Exercise details – Out of the entries that follow, copy each line containing "Ремкомплект".

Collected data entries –
Segment Open
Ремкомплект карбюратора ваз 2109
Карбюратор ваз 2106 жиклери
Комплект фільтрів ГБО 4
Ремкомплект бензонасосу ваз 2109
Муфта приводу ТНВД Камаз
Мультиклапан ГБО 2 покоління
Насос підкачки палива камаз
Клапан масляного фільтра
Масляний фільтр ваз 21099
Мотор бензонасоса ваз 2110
Segment Closed
Segment Open
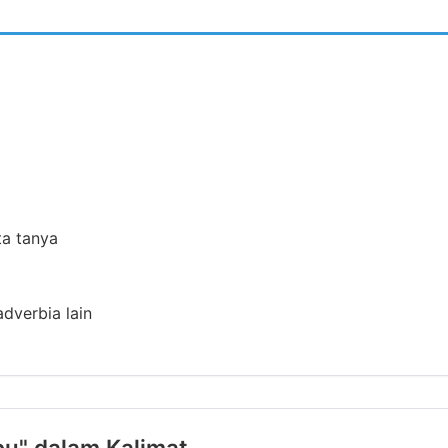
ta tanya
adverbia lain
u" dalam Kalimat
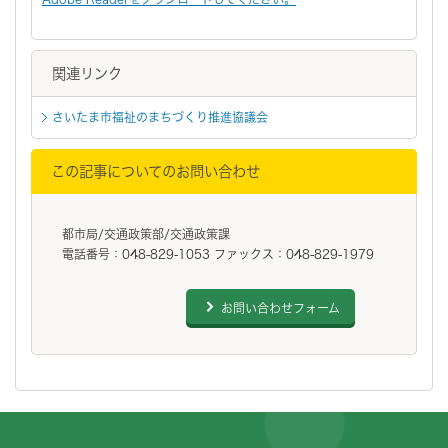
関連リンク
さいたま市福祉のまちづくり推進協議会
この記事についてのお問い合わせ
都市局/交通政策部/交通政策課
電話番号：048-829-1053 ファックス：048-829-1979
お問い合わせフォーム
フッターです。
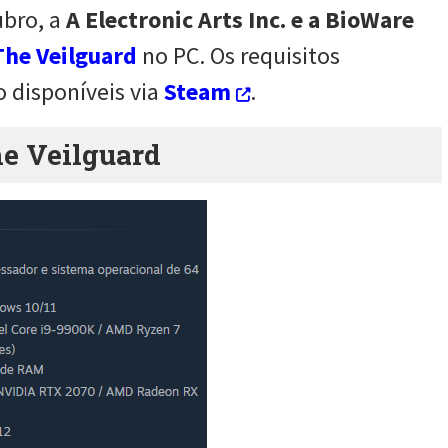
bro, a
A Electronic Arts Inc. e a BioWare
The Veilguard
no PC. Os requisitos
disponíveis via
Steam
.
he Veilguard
Segment Closed
Exercise result –
Ремкомплект карбюратора ваз 2109
Ремкомплект бензонасосу ваз 2109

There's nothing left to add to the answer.